Sunday, August 29, 2010

Rocked....and I helped!

The kitchen has walls! This view is looking over the breakfast bar into the work area. Large hole on right is for my flat screen TV, a Christmas present from last year, which will be mounted on a swivel-type bracket. Little hole is for thermostat controlling radiant heat floor, which will feel fab next Christmas morning under stocking feet.
This is the lifter which did most of the work.  That's not to say my assistance wasn't invaluable.  I'm quite sure he couldn't have done it without me holding the gypsum board in place while he...
...put the screws to it.  Well, OK, he could have done it without me. But, it wouldn't have gone as smoothly, I can tell you that.

A scent-sational place

My Sunday "Worth the trip" feature is about Penzeys Spices, a store (and catalog) I hadn't heard of until recently, even though they've been around for 40 years.  (They have 47 stores - maybe one near you?) After my visit, I've asked my contractor to custom-build a big spice drawer for the kitchen, to hold nothing but Penzeys spices in glass jars, especially the little 1/4 cup size. No more tins for me!

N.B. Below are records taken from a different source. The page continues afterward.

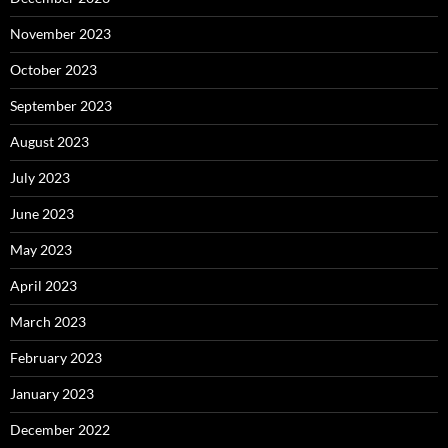
November 2023
October 2023
September 2023
August 2023
July 2023
June 2023
May 2023
April 2023
March 2023
February 2023
January 2023
December 2022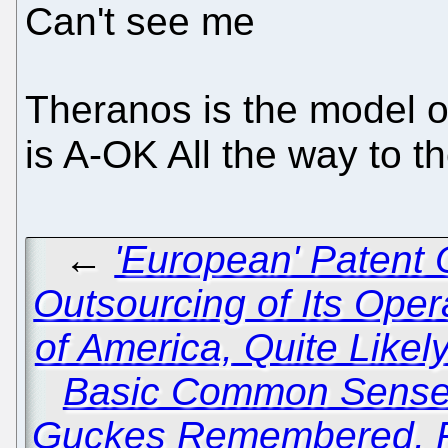
Can't see me
Theranos is the model o
is A-OK All the way to 
←
'European' Patent 
Outsourcing of Its Oper
of America, Quite Like
Basic Common Sens
Guckes Remembered, Fi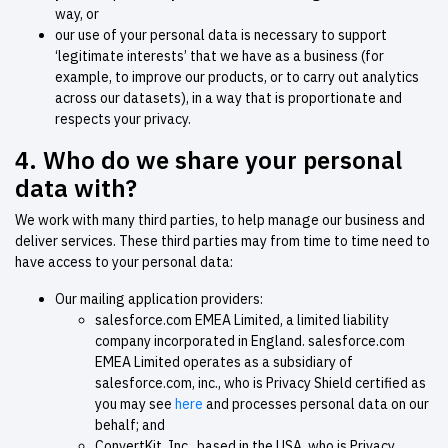
way, or
our use of your personal data is necessary to support
‘legitimate interests’ that we have as a business (for
example, to improve our products, or to carry out analytics
across our datasets), in a way that is proportionate and
respects your privacy.
4. Who do we share your personal
data with?
We work with many third parties, to help manage our business and
deliver services. These third parties may from time to time need to
have access to your personal data:
Our mailing application providers:
salesforce.com EMEA Limited, a limited liability
company incorporated in England. salesforce.com
EMEA Limited operates as a subsidiary of
salesforce.com, inc., who is Privacy Shield certified as
you may see
here
and processes personal data on our
behalf; and
ConvertKit, Inc., based in the USA, who is Privacy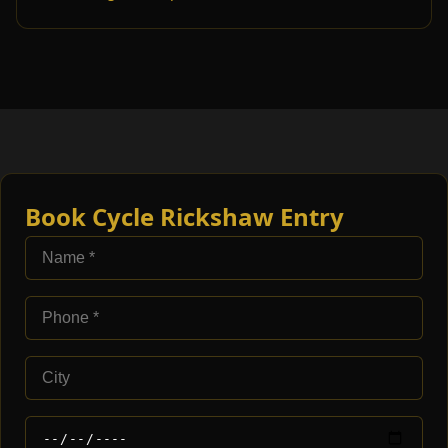
Book Cycle Rickshaw Entry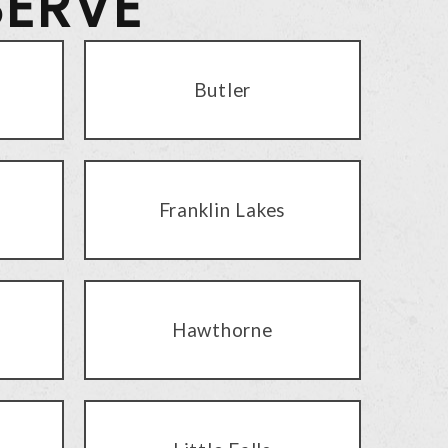
SERVE
Butler
Franklin Lakes
Hawthorne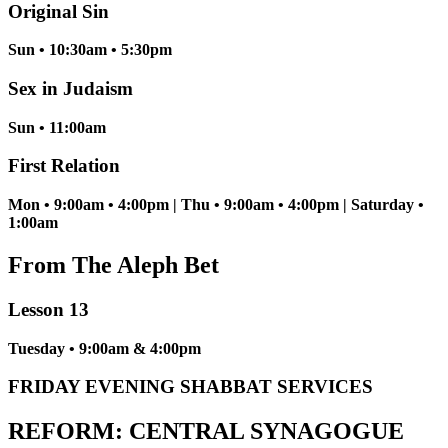
Original Sin
Sun • 10:30am • 5:30pm
Sex in Judaism
Sun • 11:00am
First Relation
Mon • 9:00am • 4:00pm | Thu • 9:00am • 4:00pm | Saturday •
1:00am
From The Aleph Bet
Lesson 13
Tuesday • 9:00am & 4:00pm
FRIDAY EVENING SHABBAT SERVICES
REFORM: CENTRAL SYNAGOGUE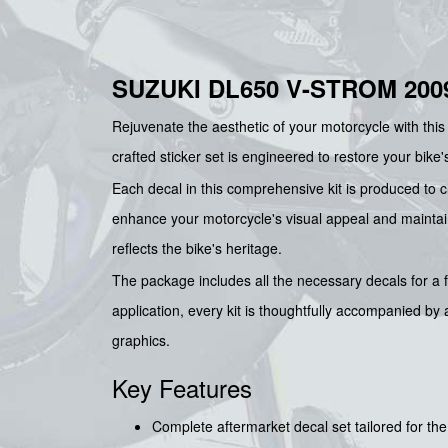
SUZUKI DL650 V-STROM 200
Rejuvenate the aesthetic of your motorcycle with thi
crafted sticker set is engineered to restore your bike'
Each decal in this comprehensive kit is produced to cl
enhance your motorcycle's visual appeal and maintain i
reflects the bike's heritage.
The package includes all the necessary decals for a fu
application, every kit is thoughtfully accompanied by
graphics.
Key Features
Complete aftermarket decal set tailored for t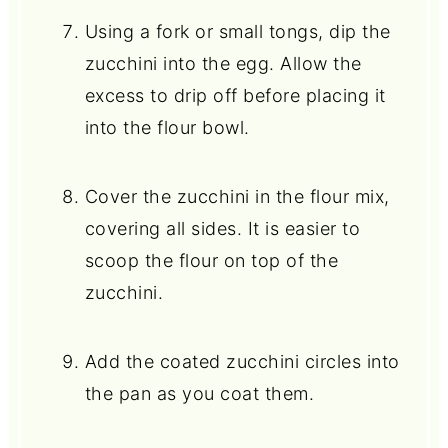
Using a fork or small tongs, dip the
zucchini into the egg. Allow the
excess to drip off before placing it
into the flour bowl.
Cover the zucchini in the flour mix,
covering all sides. It is easier to
scoop the flour on top of the
zucchini.
Add the coated zucchini circles into
the pan as you coat them.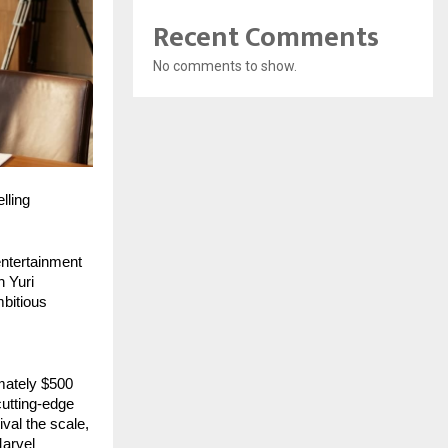
Recent Comments
No comments to show.
lling
ntertainment 
 Yuri 
bitious 
mately $500 
utting-edge 
val the scale, 
arvel 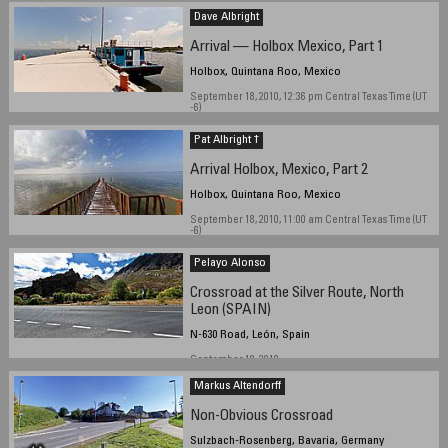
Dave Albright
Arrival — Holbox Mexico, Part 1
Holbox, Quintana Roo, Mexico
September 18, 2010, 12:36 pm Central Texas Time (UT
-6)
Pat Albright †
Arrival Holbox, Mexico, Part 2
Holbox, Quintana Roo, Mexico
September 18, 2010, 11:00 am Central Texas Time (UT
-6)
Pelayo Alonso
Crossroad at the Silver Route, North
Leon (SPAIN)
N-630 Road, León, Spain
September 18, 2010
Markus Altendorff
Non-Obvious Crossroad
Sulzbach-Rosenberg, Bavaria, Germany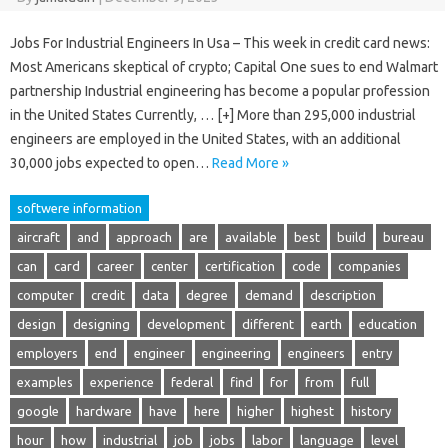
Jobs For Industrial Engineers In Usa – This week in credit card news:
Most Americans skeptical of crypto; Capital One sues to end Walmart
partnership Industrial engineering has become a popular profession
in the United States Currently, … [+] More than 295,000 industrial
engineers are employed in the United States, with an additional
30,000 jobs expected to open…
Read More »
softwere information
aircraft
and
approach
are
available
best
build
bureau
can
card
career
center
certification
code
companies
computer
credit
data
degree
demand
description
design
designing
development
different
earth
education
employers
end
engineer
engineering
engineers
entry
examples
experience
federal
find
for
from
full
google
hardware
have
here
higher
highest
history
hour
how
industrial
job
jobs
labor
language
level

Confessions of a jealous wife

My column today has been a longtime coming.  It speaks of a situation best illustrated by this picture:
 At least, he's still sleeping with me at night.  Or we'd REALLY have a problem.

Saturday, August 28, 2010

Time for a break

   "On three," he said. "One, two, three...lift!!"
   While hoisting a piece of sheetrock high onto the wall, I said to my contractor, "Let's blow this pop stand next weekend and get away," fully expecting him to say, "Are you kidding?! We've got a project to finish."
  "Hell, yes," he grunted.
  In life, just as in sheetrock hanging, timing is everything.
  I think we'll check out Omaha.  It's close, it's supposed to have a cool downtown and there's a bridge named for Bob Kerrey.  What's not to love?

Dry wall day!

    While the rest of you are out hitting the shops or hiking the trails on this glorious Saturday, I will be assisting my able-bodied contractor in sheetrocking the new kitchen. I know. You're jealous.

Friday, August 27, 2010

Michael Bolton...who knew?

I hereby take back all the Michael Bolton jokes I made in the 80's:

I still wish he'd cut that hair, however.